During your next customer call, or a team meeting – ask about pain points. Delve into the issues that your customer or your team has. Ask for the number one issue and ask for the context so that you can adequately understand it.
Now, time yourself.
- How long does it take for you to interrupt?
- How long does it take for you to offer a solution?
- How quickly do you step into this conversation?
In this interesting video from leadership guru, Tom Peters, we learn that many professionals (in this instance he profiles doctors – but extrapolates to a wider business audience) interrupt their team within a very short time. So short, in fact, that it can be measured in seconds – 18 seconds.
Now, even if you quadrupled the amount of time that you listened to your customer – or your team – you’d still only be “listening” for about a minute. Is a “one minute boss” better than an 18 second boss? I’d suggest that we need to follow Tom’s advice here and recast how we act and perform as leaders. If we did, indeed, place “listening” ahead of strategic plans, how would our organizations change? If we did actively engage in “strategic listening”, how would our teams perform? What would our customer satisfaction ratings show?

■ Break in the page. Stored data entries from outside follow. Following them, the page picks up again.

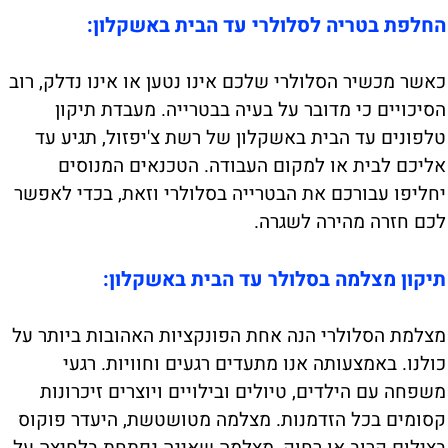
החלפת בטריה לסלולרי עד הבית באשקלון:
כאשר מכשיר הסלולרי שלכם אינו נטען או אינו נדלק, רוב
הסיכויים כי מדובר על בעיה בבטרייה. מעבדת תיקון
טלפונים עד הבית באשקלון של רשת צ'יפזול, תגיע עד
אליכם לבית או למקום העבודה. הטכנאים המנוסים
יחליפו עבורכם את הבטרייה בסלולרי וזאת, בכדי לאפשר
לכם חזרה מהירה לשגרה.
תיקון מצלמה בסלולר עד הבית באשקלון:
מצלמת הסלולרי הנה אחת הפונקציות האהובות ביותר על
כולנו. באמצעותה אנו מתעדים רגעים וחוויות. רגעי
משפחה עם הילדים, טיולים ובילויים ויוצרים זיכרונות
קסומים בכל הזדמנות. מצלמה מטושטשת, היעדר פוקוס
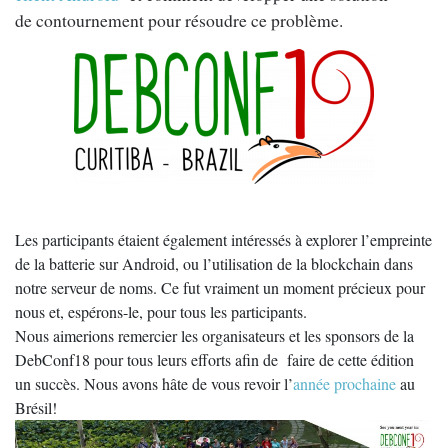
de contournement pour résoudre ce problème.
Les participants étaient également intéressés à explorer l’empreinte
de la batterie sur Android, ou l’utilisation de la blockchain dans
notre serveur de noms. Ce fut vraiment un moment précieux pour
nous et, espérons-le, pour tous les participants.
Nous aimerions remercier les organisateurs et les sponsors de la
DebConf18 pour tous leurs efforts afin de faire de cette édition
un succès. Nous avons hâte de vous revoir l’
année prochaine
au
Brésil!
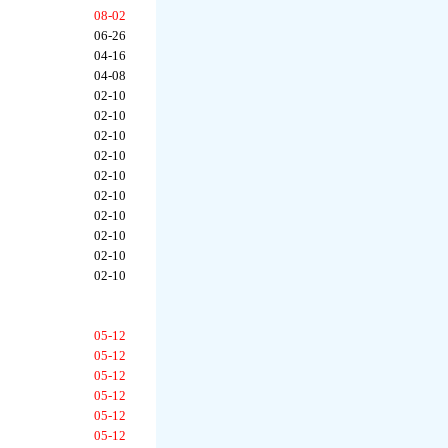
08-02
06-26
04-16
04-08
02-10
02-10
02-10
02-10
02-10
02-10
02-10
02-10
02-10
02-10
05-12
05-12
05-12
05-12
05-12
05-12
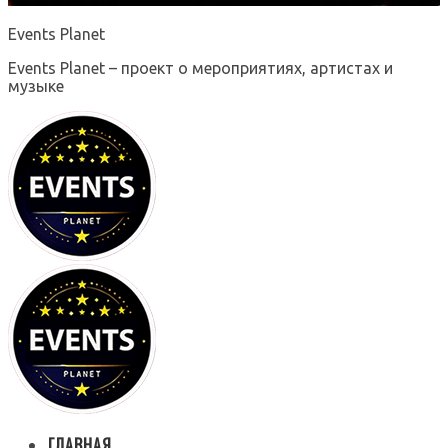
Events Planet
Events Planet – проект о мероприятиях, артистах и
музыке
ГЛАВНАЯ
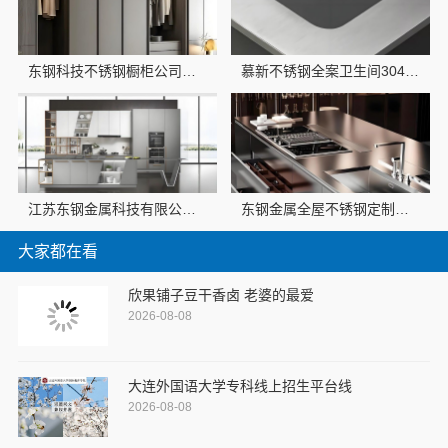
东钢科技不锈钢橱柜公司十大品牌江苏东钢金属科技
慕新不锈钢全案卫生间304材质
江苏东钢金属科技有限公司定制工厂加盟流程介绍
东钢金属全屋不锈钢定制生产商本地江苏东钢金属科技有限公司
大家都在看
欣果铺子豆干香卤 老婆的最爱
2026-08-08
大连外国语大学专科线上招生平台线
2026-08-08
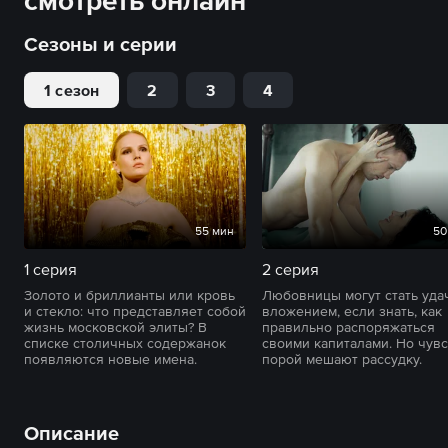
смотреть онлайн
Сезоны и серии
1 сезон
2
3
4
55 мин
50
1 серия
2 серия
Золото и бриллианты или кровь
Любовницы могут стать уд
и стекло: что представляет собой
вложением, если знать, как
жизнь московской элиты? В
правильно распоряжаться
списке столичных содержанок
своими капиталами. Но чувс
появляются новые имена.
порой мешают рассудку.
Описание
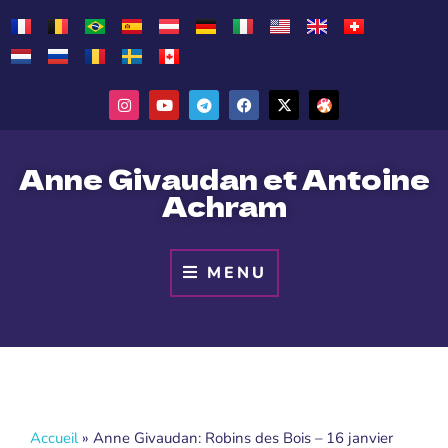
Anne Givaudan et Antoine
Achram
MENU
Accueil
»
Anne Givaudan: Robins des Bois – 16 janvier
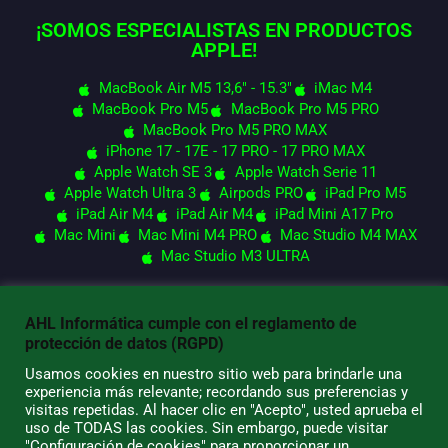
¡SOMOS ESPECIALISTAS EN PRODUCTOS
APPLE!
MacBook Air M5 13,6" - 15.3"
iMac M4
MacBook Pro M5
MacBook Pro M5 PRO
MacBook Pro M5 PRO MAX
iPhone 17 - 17E - 17 PRO - 17 PRO MAX
Apple Watch SE 3
Apple Watch Serie 11
Apple Watch Ultra 3
Airpods PRO
iPad Pro M5
iPad Air M4
iPad Air M4
iPad Mini A17 Pro
Mac Mini
Mac Mini M4 PRO
Mac Studio M4 MAX
Mac Studio M3 ULTRA
AHL Informática cumple con el reglamento de
© 2026 AHL Informática
protección de datos (RGPD)
Usamos cookies en nuestro sitio web para brindarle una
experiencia más relevante; recordando sus preferencias y
visitas repetidas. Al hacer clic en "Acepto", usted aprueba el
uso de TODAS las cookies. Sin embargo, puede visitar
"Configuración de cookies" para proporcionar un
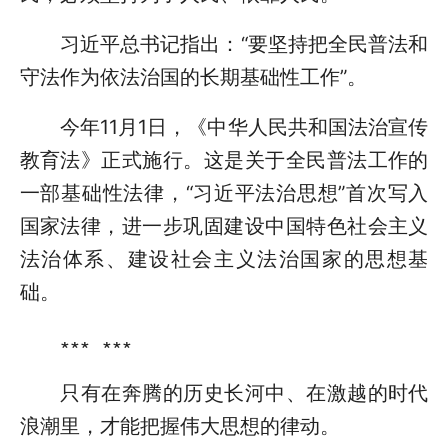
习近平总书记指出：“要坚持把全民普法和
守法作为依法治国的长期基础性工作”。
今年11月1日，《中华人民共和国法治宣传
教育法》正式施行。这是关于全民普法工作的
一部基础性法律，“习近平法治思想”首次写入
国家法律，进一步巩固建设中国特色社会主义
法治体系、建设社会主义法治国家的思想基
础。
∗∗∗ ∗∗∗
只有在奔腾的历史长河中、在激越的时代
浪潮里，才能把握伟大思想的律动。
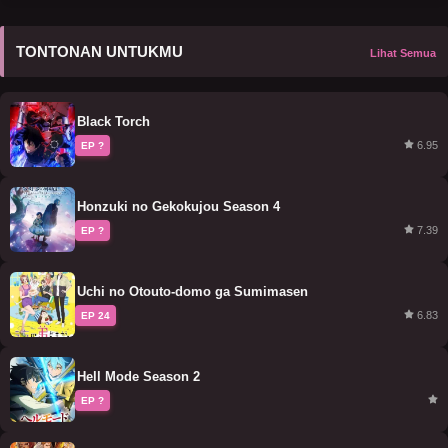
TONTONAN UNTUKMU
Lihat Semua
Black Torch
6.95
EP ?
Honzuki no Gekokujou Season 4
7.39
EP ?
Uchi no Otouto-domo ga Sumimasen
6.83
EP 24
Hell Mode Season 2
EP ?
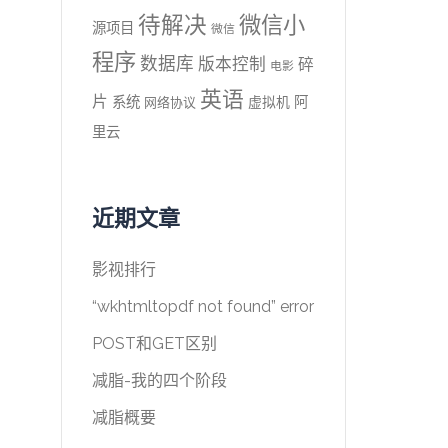
待解决
微信小
源项目
微信
程序
数据库
版本控制
碎
电影
英语
片
系统
阿
虚拟机
网络协议
里云
近期文章
影视排行
“wkhtmltopdf not found” error
POST和GET区别
减脂-我的四个阶段
减脂概要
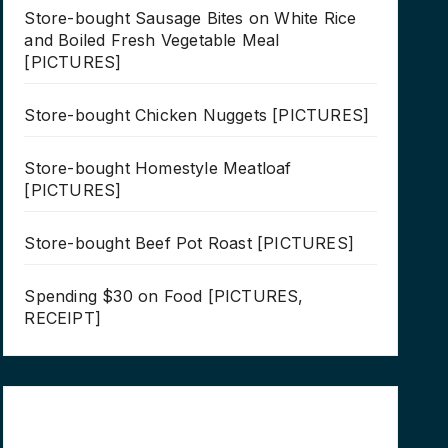
Store-bought Sausage Bites on White Rice
and Boiled Fresh Vegetable Meal
[PICTURES]
Store-bought Chicken Nuggets [PICTURES]
Store-bought Homestyle Meatloaf
[PICTURES]
Store-bought Beef Pot Roast [PICTURES]
Spending $30 on Food [PICTURES,
RECEIPT]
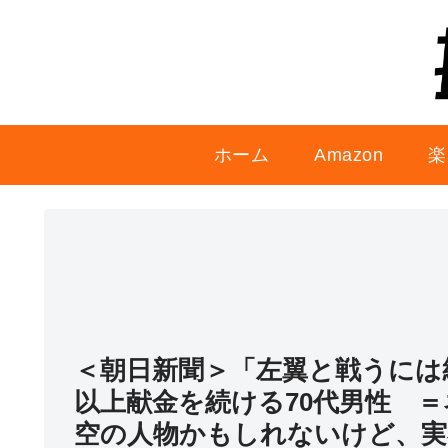
ホーム
Amazon
楽
＜朝日新聞＞「左翼と戦うには
以上献金を続ける70代男性 
空の人物かもしれないけど、実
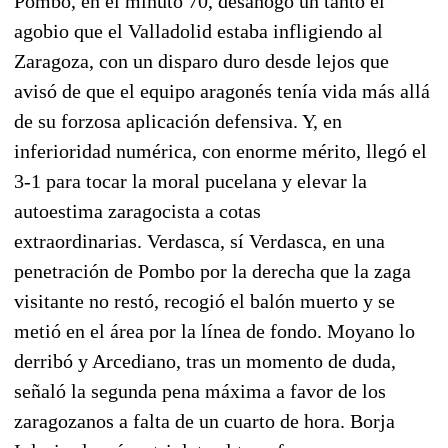
Pombo, en el minuto 70, desahogó un tanto el
agobio que el Valladolid estaba infligiendo al
Zaragoza, con un disparo duro desde lejos que
avisó de que el equipo aragonés tenía vida más allá
de su forzosa aplicación defensiva. Y, en
inferioridad numérica, con enorme mérito, llegó el
3-1 para tocar la moral pucelana y elevar la
autoestima zaragocista a cotas
extraordinarias.
Verdasca, sí Verdasca, en una
penetración de Pombo por la derecha que la zaga
visitante no restó, recogió el balón muerto y se
metió en el área por la línea de fondo
. Moyano lo
derribó y Arcediano, tras un momento de duda,
señaló la segunda pena máxima a favor de los
zaragozanos a falta de un cuarto de hora.
Borja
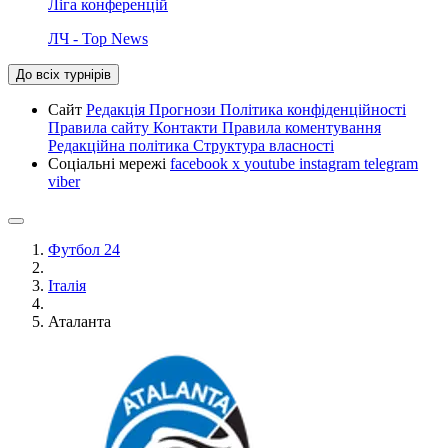
Ліга конференцій
ЛЧ - Top News
До всіх турнірів
Сайт
Редакція
Прогнози
Політика конфіденційності
Правила сайту
Контакти
Правила коментування
Редакційна політика
Структура власності
Соціальні мережі
facebook
x
youtube
instagram
telegram
viber
Футбол 24
Італія
Аталанта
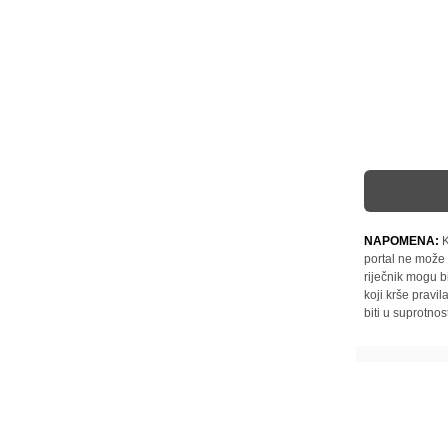
NAPOMENA:
K
portal ne može 
riječnik mogu b
koji krše pravi
biti u suprotnos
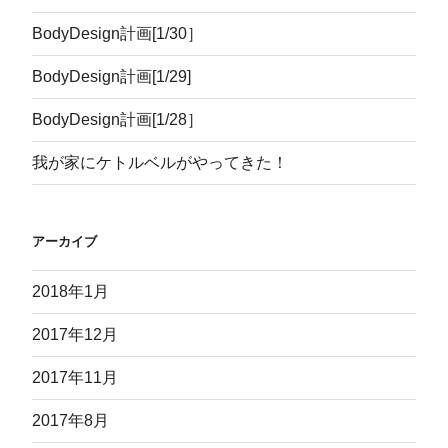
BodyDesign計画[1/30］
BodyDesign計画[1/29]
BodyDesign計画[1/28］
我が家にケトルベルがやってきた！
アーカイブ
2018年1月
2017年12月
2017年11月
2017年8月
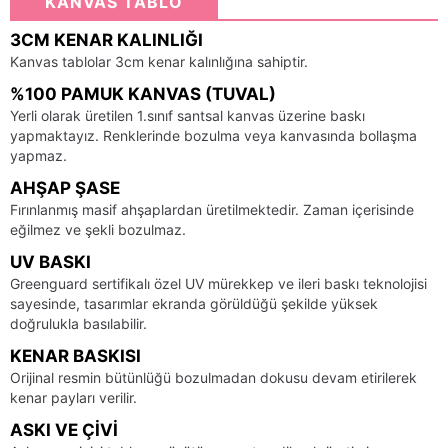
KANVAS TABLO
3CM KENAR KALINLIĞI
Kanvas tablolar 3cm kenar kalınlığına sahiptir.
%100 PAMUK KANVAS (TUVAL)
Yerli olarak üretilen 1.sınıf santsal kanvas üzerine baskı
yapmaktayız. Renklerinde bozulma veya kanvasında bollaşma
yapmaz.
AHŞAP ŞASE
Fırınlanmış masif ahşaplardan üretilmektedir. Zaman içerisinde
eğilmez ve şekli bozulmaz.
UV BASKI
Greenguard sertifikalı özel UV mürekkep ve ileri baskı teknolojisi
sayesinde, tasarımlar ekranda görüldüğü şekilde yüksek
doğrulukla basılabilir.
KENAR BASKISI
Orijinal resmin bütünlüğü bozulmadan dokusu devam etirilerek
kenar payları verilir.
ASKI VE ÇIVI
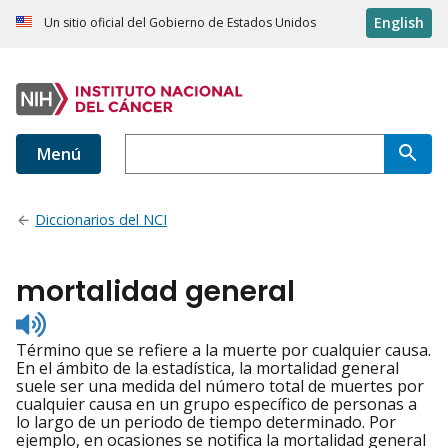
English
Un sitio oficial del Gobierno de Estados Unidos
Menú
Diccionarios del NCI
mortalidad general
Listen
to
Término que se refiere a la muerte por cualquier causa.
pronunciation
En el ámbito de la estadística, la mortalidad general
suele ser una medida del número total de muertes por
cualquier causa en un grupo específico de personas a
lo largo de un periodo de tiempo determinado. Por
ejemplo, en ocasiones se notifica la mortalidad general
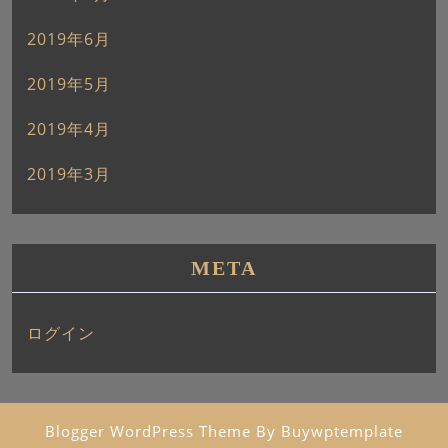
2019年6月
2019年5月
2019年4月
2019年3月
META
ログイン
Blogger WordPress Theme
By Buywptemplate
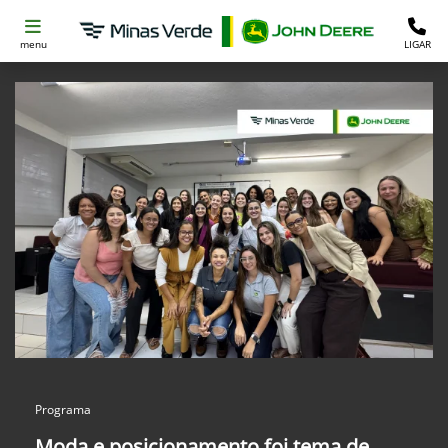
menu
LIGAR
Programa
Moda e posicionamento foi tema de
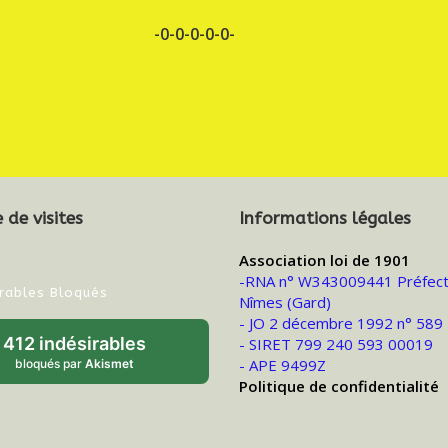
-0-0-0-0-0-
de visites
Informations légales
Association loi de 1901
-RNA n° W343009441 Préfect
irables Bloqués
Nîmes (Gard)
- JO 2 décembre 1992 n° 589
412 indésirables
- SIRET 799 240 593 00019
- APE 9499Z
bloqués par
Akismet
Politique de confidentialité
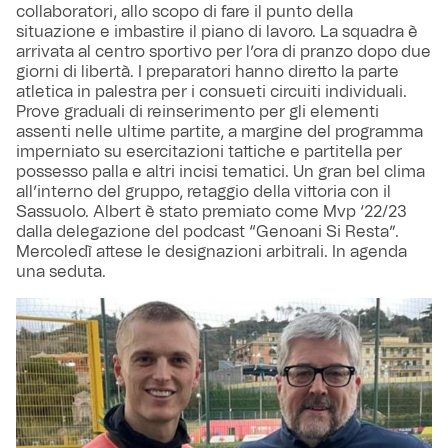
collaboratori, allo scopo di fare il punto della
situazione e imbastire il piano di lavoro. La squadra è
arrivata al centro sportivo per l’ora di pranzo dopo due
giorni di libertà. I preparatori hanno diretto la parte
atletica in palestra per i consueti circuiti individuali.
Prove graduali di reinserimento per gli elementi
assenti nelle ultime partite, a margine del programma
imperniato su esercitazioni tattiche e partitella per
possesso palla e altri incisi tematici. Un gran bel clima
all’interno del gruppo, retaggio della vittoria con il
Sassuolo. Albert è stato premiato come Mvp ‘22/23
dalla delegazione del podcast “Genoani Si Resta”.
Mercoledì attese le designazioni arbitrali. In agenda
una seduta.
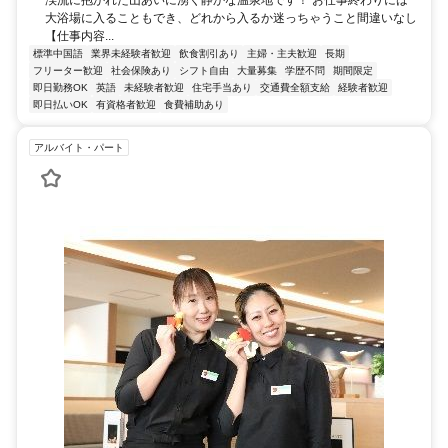
渓流に抱かれた山あいに湧く静かな温泉地です！ お仕事終わりには
大浴場に入ることもでき、どれから入るか迷っちゃうこと間違いなし
【仕事内容...
標準中国語
業界未経験者歓迎
飲食割引あり
主婦・主夫歓迎
長期
フリーター歓迎
社会保険あり
シフト自由
大量募集
学歴不問
期間限定
即日勤務OK
英語
未経験者歓迎
住宅手当あり
交通費全額支給
経験者歓迎
即日払いOK
有資格者歓迎
食費補助あり
アルバイト・パート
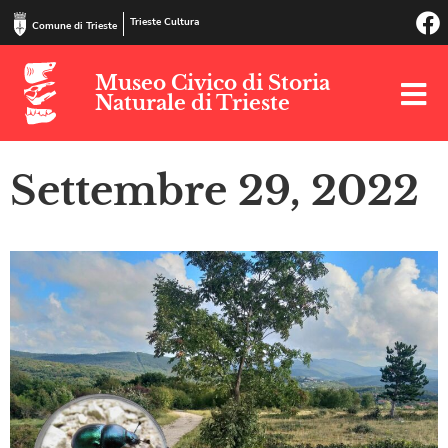
Trieste Cultura
Comune di Trieste
Museo Civico di Storia
Naturale di Trieste
Settembre 29, 2022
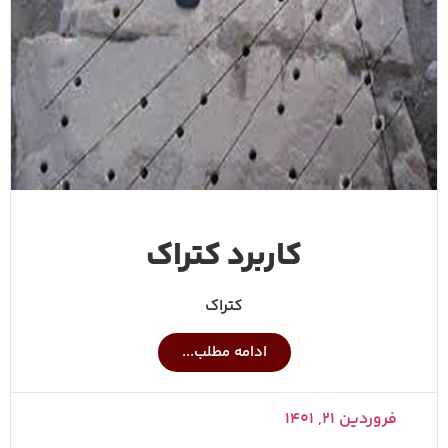
کاربرد کتراک
کتراک
ادامه مطلب...
فروردین ۲۱, ۱۴۰۱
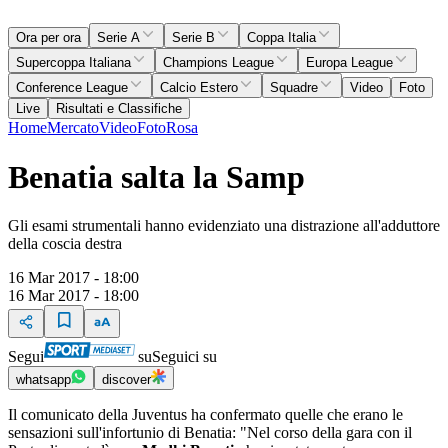
Ora per ora
Serie A
Serie B
Coppa Italia
Supercoppa Italiana
Champions League
Europa League
Conference League
Calcio Estero
Squadre
Video
Foto
Live
Risultati e Classifiche
Home
Mercato
Video
Foto
Rosa
Benatia salta la Samp
Gli esami strumentali hanno evidenziato una distrazione all'adduttore
della coscia destra
16 Mar 2017 - 18:00
16 Mar 2017 - 18:00
Segui
su
Seguici su
whatsapp
discover
Il comunicato della Juventus ha confermato quelle che erano le
sensazioni sull'infortunio di Benatia: "Nel corso della gara con il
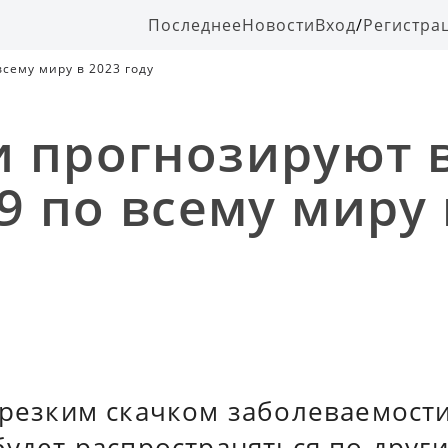
Последнее
Новости
Вход
/
Регистра
всему миру в 2023 году
 прогнозируют 
9 по всему миру 
 резким скачком заболеваемости
будет распространяться по друг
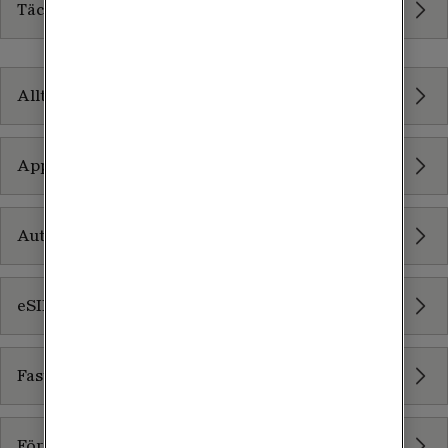
Täckningsförstärkning
Telefoni
Allt inom Telefoni
Apple Auto Enrollment
Auto Enrollment
eSIM
Fast telefoni
Företagsabonnemang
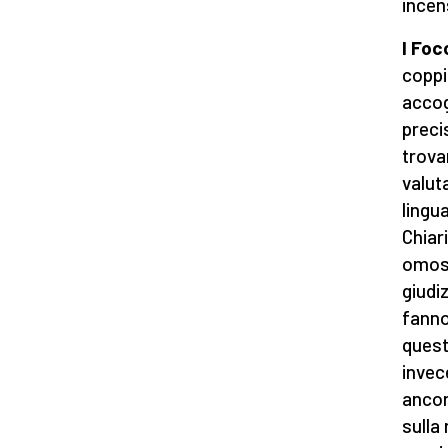
incen
I Foc
coppi
accog
preci
trova
valut
lingu
Chiar
omose
giudi
fanno
quest
invec
ancor
sulla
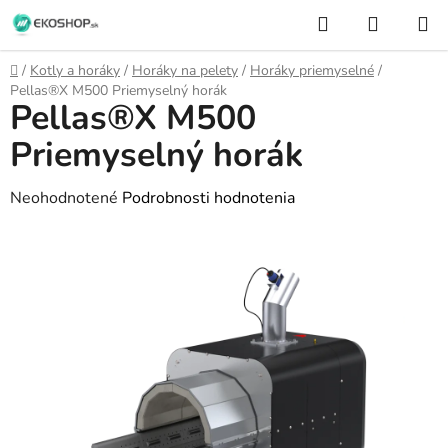
Prejsť
Hľadať
NÁKUP
na
KOŠÍK
obsah
Domov
/
Kotly a horáky
/
Horáky na pelety
/
Horáky priemyselné
/
Pellas®X M500 Priemyselný horák
Pellas®X M500
Priemyselný horák
Priemerné
Neohodnotené
Podrobnosti hodnotenia
hodnotenie
produktu
je
0,0
z
5
hviezdičiek.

So once you have listened – well beyond that 18 seconds. Well beyond that one, single minute – how do you respond? How do you build on the moment?
I am making a leap here – but it strikes me that listening and empathy go hand-in-hand. As this Harvard Business School article explains, it’s not necessarily what is communicated but the manner of that communication that is important:
In effect, the delivery was more important than the message itself. And everybody knows that when people feel better, they perform better. So, if leaders hope to get the best out of their people, they should continue to be demanding but in ways that foster a positive mood in their teams. The old carrot-and-stick approach alone doesn’t make neural sense; traditional incentive systems are simply not enough to get the best performance from followers.
So as we listen more, become attuned to our customers, our teams, our bosses and even our partners, we can begin to transform these relationships. We start by listening and then continue through positive communication. Does this sound hard? Not at all – it’s just a matter of time.
Nina Nets It Out: It’s easy for leaders to jump into a conversation – to offer an opinion, a solution or a way forward. But how quickly do we do this? Do we listen long enough? Do we listen strategically? Maybe, as Tom Peters suggests, we should wait longer than 18 seconds.